┏━━

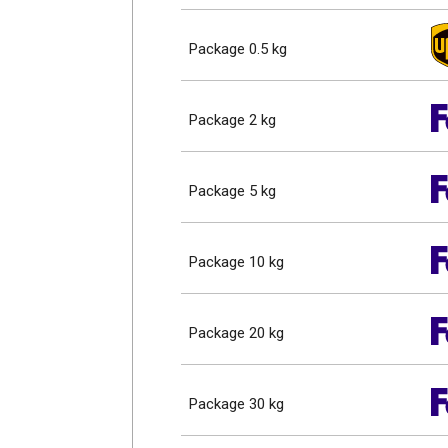
Package 0.5 kg
Package 2 kg
Package 5 kg
Package 10 kg
Package 20 kg
Package 30 kg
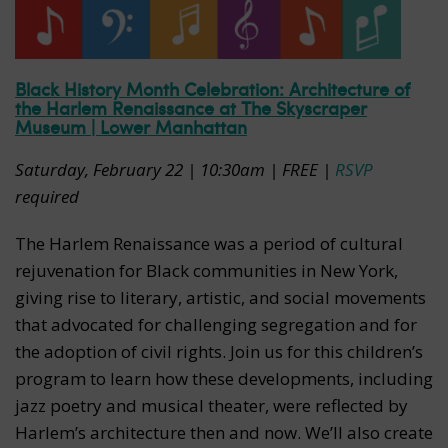
Black History Month Celebration: Architecture of
the Harlem Renaissance at The Skyscraper
Museum | Lower Manhattan
Saturday, February 22 | 10:30am | FREE |
RSVP
required
The Harlem Renaissance was a period of cultural
rejuvenation for Black communities in New York,
giving rise to literary, artistic, and social movements
that advocated for challenging segregation and for
the adoption of civil rights. Join us for this children’s
program to learn how these developments, including
jazz poetry and musical theater, were reflected by
Harlem’s architecture then and now. We’ll also create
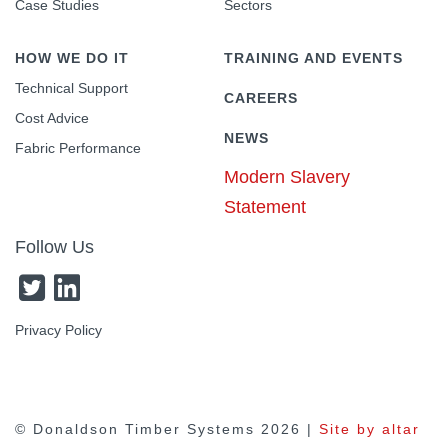
Case Studies
Sectors
HOW WE DO IT
TRAINING AND EVENTS
Technical Support
CAREERS
Cost Advice
NEWS
Fabric Performance
Modern Slavery
Statement
Follow Us
Privacy Policy
© Donaldson Timber Systems
2026 |
Site by altar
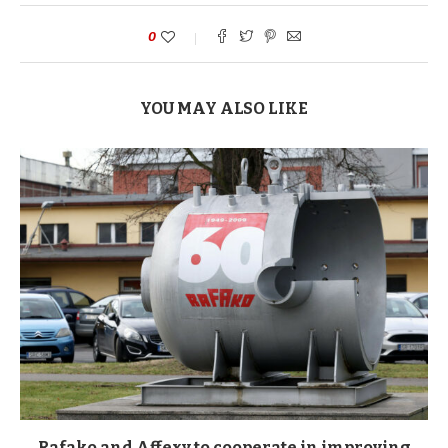
0
YOU MAY ALSO LIKE
Rafako and Affexy to cooperate in improving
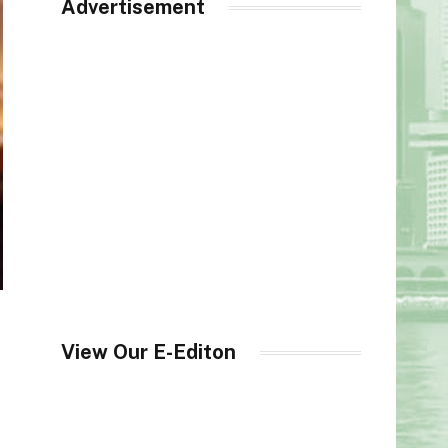
Advertisement
View Our E-Editon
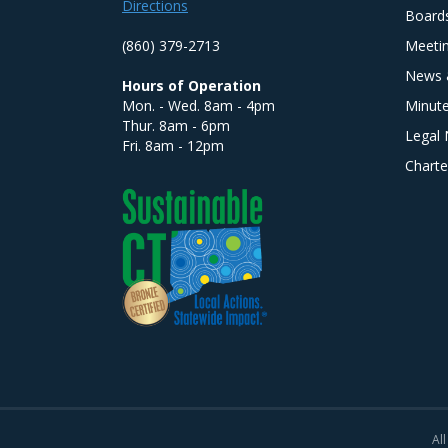
Directions
Board
(860) 379-2713
Meeti
News 
Hours of Operation
Mon. - Wed. 8am - 4pm
Minut
Thur. 8am - 6pm
Legal 
Fri. 8am - 12pm
Charte
All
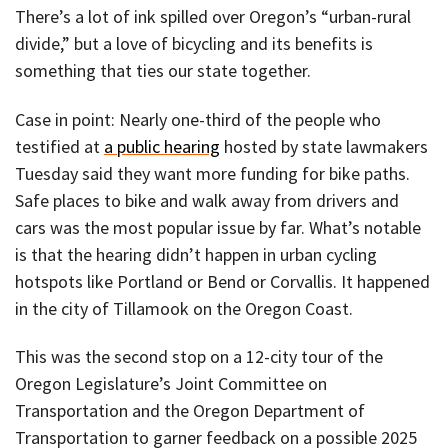
There’s a lot of ink spilled over Oregon’s “urban-rural
divide,” but a love of bicycling and its benefits is
something that ties our state together.
Case in point: Nearly one-third of the people who
testified at
a public hearing
hosted by state lawmakers
Tuesday said they want more funding for bike paths.
Safe places to bike and walk away from drivers and
cars was the most popular issue by far. What’s notable
is that the hearing didn’t happen in urban cycling
hotspots like Portland or Bend or Corvallis. It happened
in the city of Tillamook on the Oregon Coast.
This was the second stop on a 12-city tour of the
Oregon Legislature’s Joint Committee on
Transportation and the Oregon Department of
Transportation to garner feedback on a possible 2025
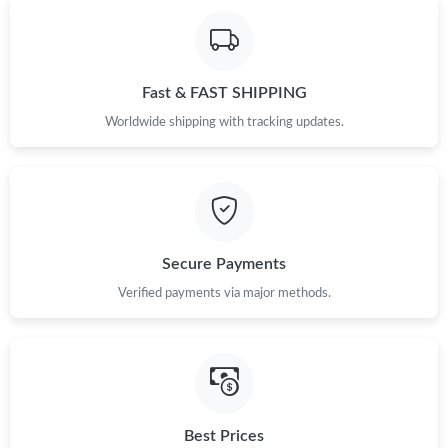
Fast & FAST SHIPPING
Worldwide shipping with tracking updates.
Secure Payments
Verified payments via major methods.
Best Prices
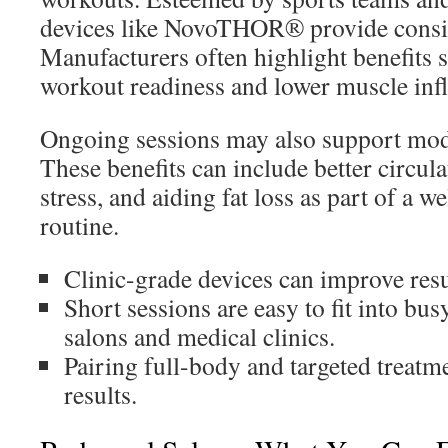
devices like NovoTHOR® provide consist
Manufacturers often highlight benefits s
workout readiness and lower muscle in
Ongoing sessions may also support mod
These benefits can include better circul
stress, and aiding fat loss as part of a w
routine.
Clinic-grade devices can improve resu
Short sessions are easy to fit into bu
salons and medical clinics.
Pairing full-body and targeted treat
results.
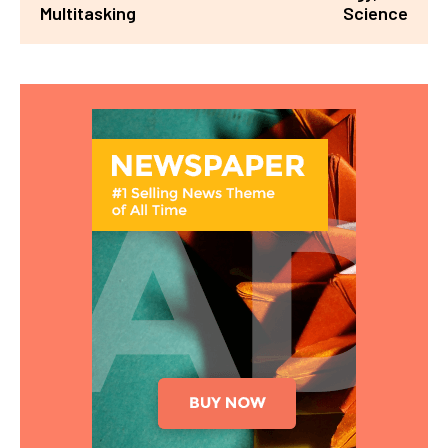
Multitasking
Science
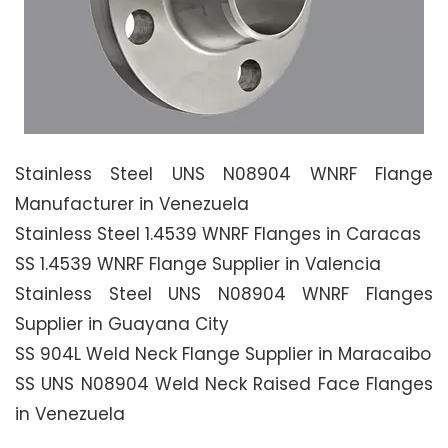
Stainless Steel UNS N08904 WNRF Flange
Manufacturer in Venezuela
Stainless Steel 1.4539 WNRF Flanges in Caracas
SS 1.4539 WNRF Flange Supplier in Valencia
Stainless Steel UNS N08904 WNRF Flanges
Supplier in Guayana City
SS 904L Weld Neck Flange Supplier in Maracaibo
SS UNS N08904 Weld Neck Raised Face Flanges
in Venezuela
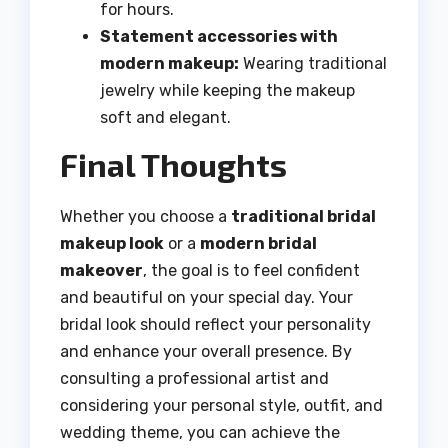
for hours.
Statement accessories with
modern makeup:
Wearing traditional
jewelry while keeping the makeup
soft and elegant.
Final Thoughts
Whether you choose a
traditional bridal
makeup look
or a
modern bridal
makeover
, the goal is to feel confident
and beautiful on your special day. Your
bridal look should reflect your personality
and enhance your overall presence. By
consulting a professional artist and
considering your personal style, outfit, and
wedding theme, you can achieve the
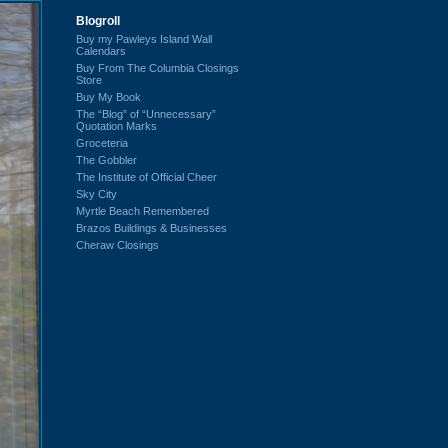
Blogroll
Buy my Pawleys Island Wall
Calendars
Buy From The Columbia Closings
Store
Buy My Book
The “Blog” of “Unnecessary”
Quotation Marks
Groceteria
The Gobbler
The Institute of Official Cheer
Sky City
Myrtle Beach Remembered
Brazos Buildings & Businesses
Cheraw Closings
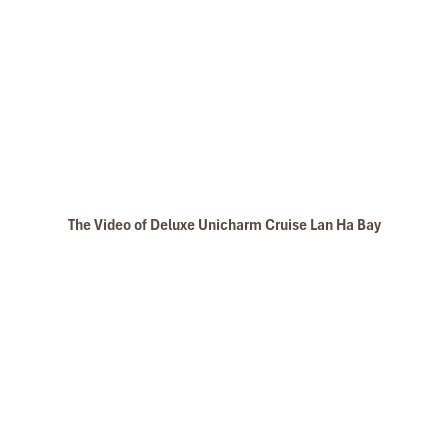
The Video of Deluxe Unicharm Cruise Lan Ha Bay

┗━━

* ABOUT THIS TASK *
Within the records above, find every line containing "that" and report only how many there are.

* TASK SOLUTION *
3